TASK TO COMPLETE: Leaving out every picture, quote the data below exactly as it appears.

Source data:
________

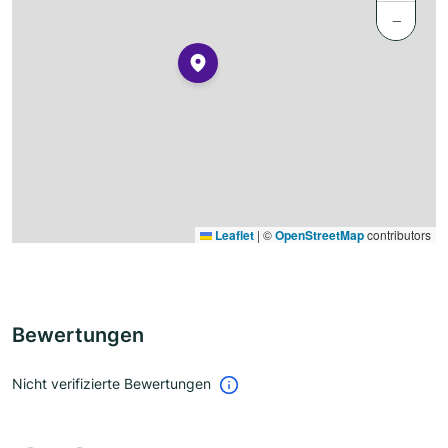
−
Leaflet
|
©
OpenStreetMap
contributors
Bewertungen
Nicht verifizierte Bewertungen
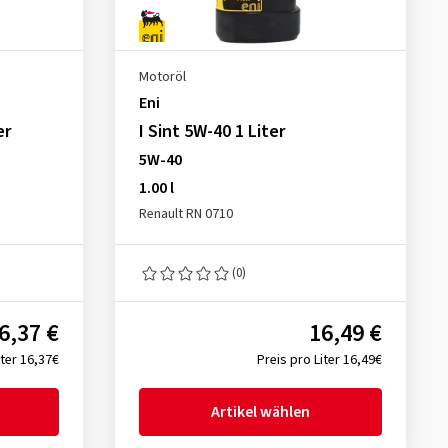
Motoröl
Eni
er
I Sint 5W-40 1 Liter
5W-40
1.00 l
Renault RN 0710
(0)
6,37 €
16,49 €
iter 16,37€
Preis pro Liter 16,49€
Artikel wählen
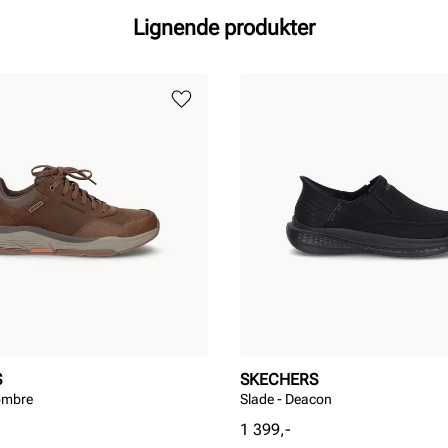
Lignende produkter
S
SKECHERS
ombre
Slade - Deacon
Pris
1 399,-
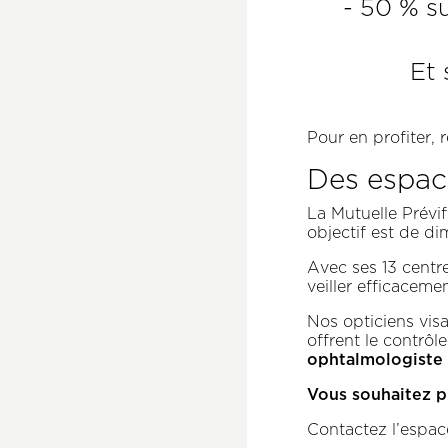
- 50 % su
Et 
Pour en profiter,
Des espace
La Mutuelle Prévif
objectif est de di
Avec ses 13 centre
veiller efficaceme
Nos opticiens vis
offrent le contrôl
ophtalmologiste 
Vous souhaitez p
Contactez l’espa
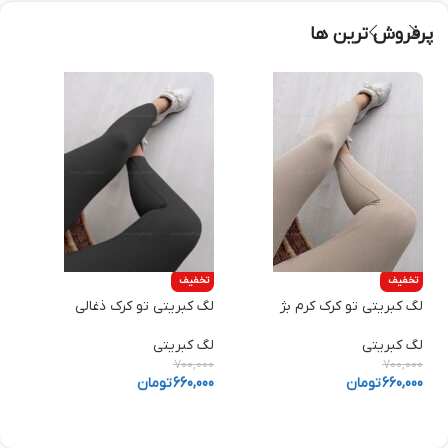
پرفروش ترین ها
تخفیف
تخفیف
لگ کبریتی تو کرک کرم بژ
لگ کبریتی تو کرک ذغالی
ش
لگ کبریتی
لگ کبریتی
ش
0
700,000
700,000
660,000
تومان
660,000
تومان
0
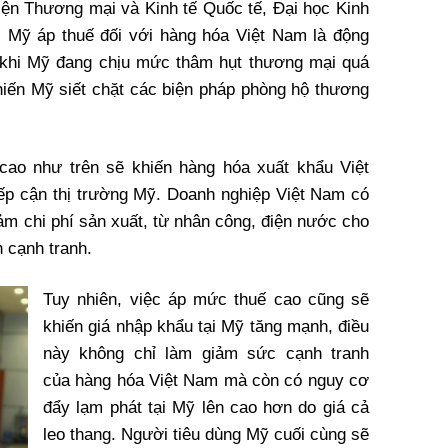
Viện Thương mại và Kinh tế Quốc tế, Đại học Kinh
c Mỹ áp thuế đối với hàng hóa Việt Nam là động
 khi Mỹ đang chịu mức thâm hụt thương mại quá
hiến Mỹ siết chặt các biện pháp phòng hộ thương
cao như trên sẽ khiến hàng hóa xuất khẩu Việt
ếp cận thị trường Mỹ. Doanh nghiệp Việt Nam có
iảm chi phí sản xuất, từ nhân công, điện nước cho
h cạnh tranh.
Tuy nhiên, việc áp mức thuế cao cũng sẽ
khiến giá nhập khẩu tại Mỹ tăng mạnh, điều
này không chỉ làm giảm sức cạnh tranh
của hàng hóa Việt Nam mà còn có nguy cơ
đẩy lạm phát tại Mỹ lên cao hơn do giá cả
leo thang. Người tiêu dùng Mỹ cuối cùng sẽ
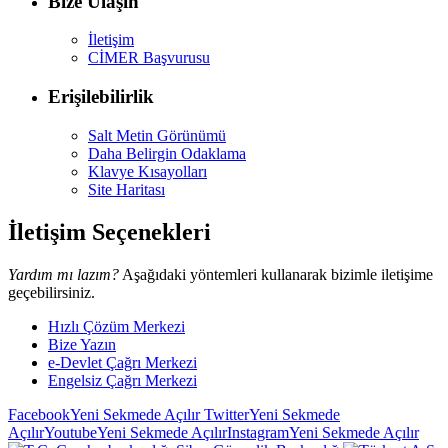
Bize Ulaşın
İletişim
CİMER Başvurusu
Erişilebilirlik
Salt Metin Görünümü
Daha Belirgin Odaklama
Klavye Kısayolları
Site Haritası
İletişim Seçenekleri
Yardım mı lazım?
Aşağıdaki yöntemleri kullanarak bizimle iletişime
geçebilirsiniz.
Hızlı Çözüm Merkezi
Bize Yazın
e-Devlet Çağrı Merkezi
Engelsiz Çağrı Merkezi
Facebook
Yeni Sekmede Açılır
Twitter
Yeni Sekmede
Açılır
Youtube
Yeni Sekmede Açılır
Instagram
Yeni Sekmede Açılır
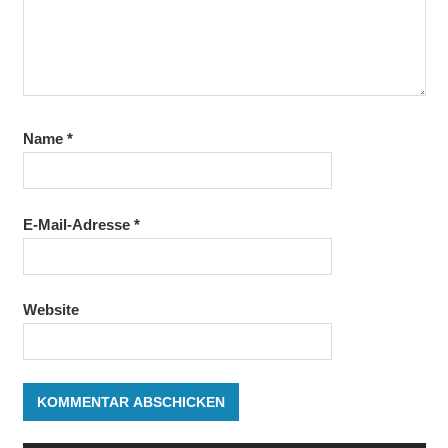
Name
*
E-Mail-Adresse
*
Website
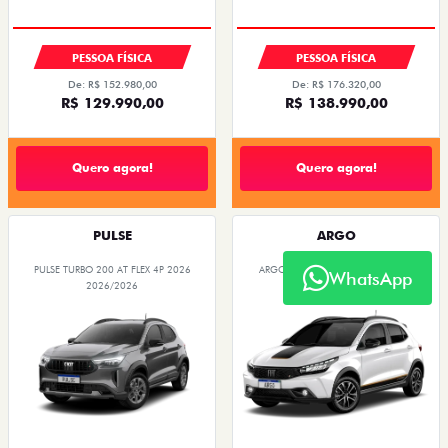
PESSOA FÍSICA
PESSOA FÍSICA
De: R$ 152.980,00
De: R$ 176.320,00
R$ 129.990,00
R$ 138.990,00
Quero agora!
Quero agora!
PULSE
ARGO
PULSE TURBO 200 AT FLEX 4P 2026
ARGO TREKKING 1.3 FLEX 4P 2026
WhatsApp
2026/2026
2026/2026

________

EXERCISE ANSWER:
−
Leaflet
|
©
OpenStreetMap
contributors
Bewertungen
Nicht verifizierte Bewertungen
Motoröl
Eni
er
I Sint 5W-40 1 Liter
5W-40
1.00 l
Renault RN 0710
(0)
6,37 €
16,49 €
iter 16,37€
Preis pro Liter 16,49€
Artikel wählen
Lignende produkter
S
SKECHERS
ombre
Slade - Deacon
Pris
1 399,-
- 50 % su
Et 
Pour en profiter,
Des espace
La Mutuelle Prévif
objectif est de di
Avec ses 13 centre
veiller efficaceme
Nos opticiens vis
offrent le contrôl
ophtalmologiste 
Vous souhaitez p
Contactez l’espa
پرفروش ترین ها
تخفیف
تخفیف
لگ کبریتی تو کرک کرم بژ
لگ کبریتی تو کرک ذغالی
ش
لگ کبریتی
لگ کبریتی
ش
0
700,000
700,000
660,000
تومان
660,000
تومان
0
Viện Thương mại và Kinh tế Quốc tế, Đại học Kinh
c Mỹ áp thuế đối với hàng hóa Việt Nam là động
 khi Mỹ đang chịu mức thâm hụt thương mại quá
hiến Mỹ siết chặt các biện pháp phòng hộ thương
cao như trên sẽ khiến hàng hóa xuất khẩu Việt
ếp cận thị trường Mỹ. Doanh nghiệp Việt Nam có
iảm chi phí sản xuất, từ nhân công, điện nước cho
h cạnh tranh.
Tuy nhiên, việc áp mức thuế cao cũng sẽ
khiến giá nhập khẩu tại Mỹ tăng mạnh, điều
này không chỉ làm giảm sức cạnh tranh
của hàng hóa Việt Nam mà còn có nguy cơ
đẩy lạm phát tại Mỹ lên cao hơn do giá cả
leo thang. Người tiêu dùng Mỹ cuối cùng sẽ
Bize Ulaşın
İletişim
CİMER Başvurusu
Erişilebilirlik
Salt Metin Görünümü
Daha Belirgin Odaklama
Klavye Kısayolları
Site Haritası
İletişim Seçenekleri
Yardım mı lazım?
Aşağıdaki yöntemleri kullanarak bizimle iletişime
geçebilirsiniz.
Hızlı Çözüm Merkezi
Bize Yazın
e-Devlet Çağrı Merkezi
Engelsiz Çağrı Merkezi
Facebook
Yeni Sekmede Açılır
Twitter
Yeni Sekmede
Açılır
Youtube
Yeni Sekmede Açılır
Instagram
Yeni Sekmede Açılır
Name
*
E-Mail-Adresse
*
Website
PESSOA FÍSICA
PESSOA FÍSICA
De: R$ 152.980,00
De: R$ 176.320,00
R$ 129.990,00
R$ 138.990,00
Quero agora!
Quero agora!
PULSE
ARGO
PULSE TURBO 200 AT FLEX 4P 2026
ARGO TREKKING 1.3 FLEX 4P 2026
WhatsApp
2026/2026
2026/2026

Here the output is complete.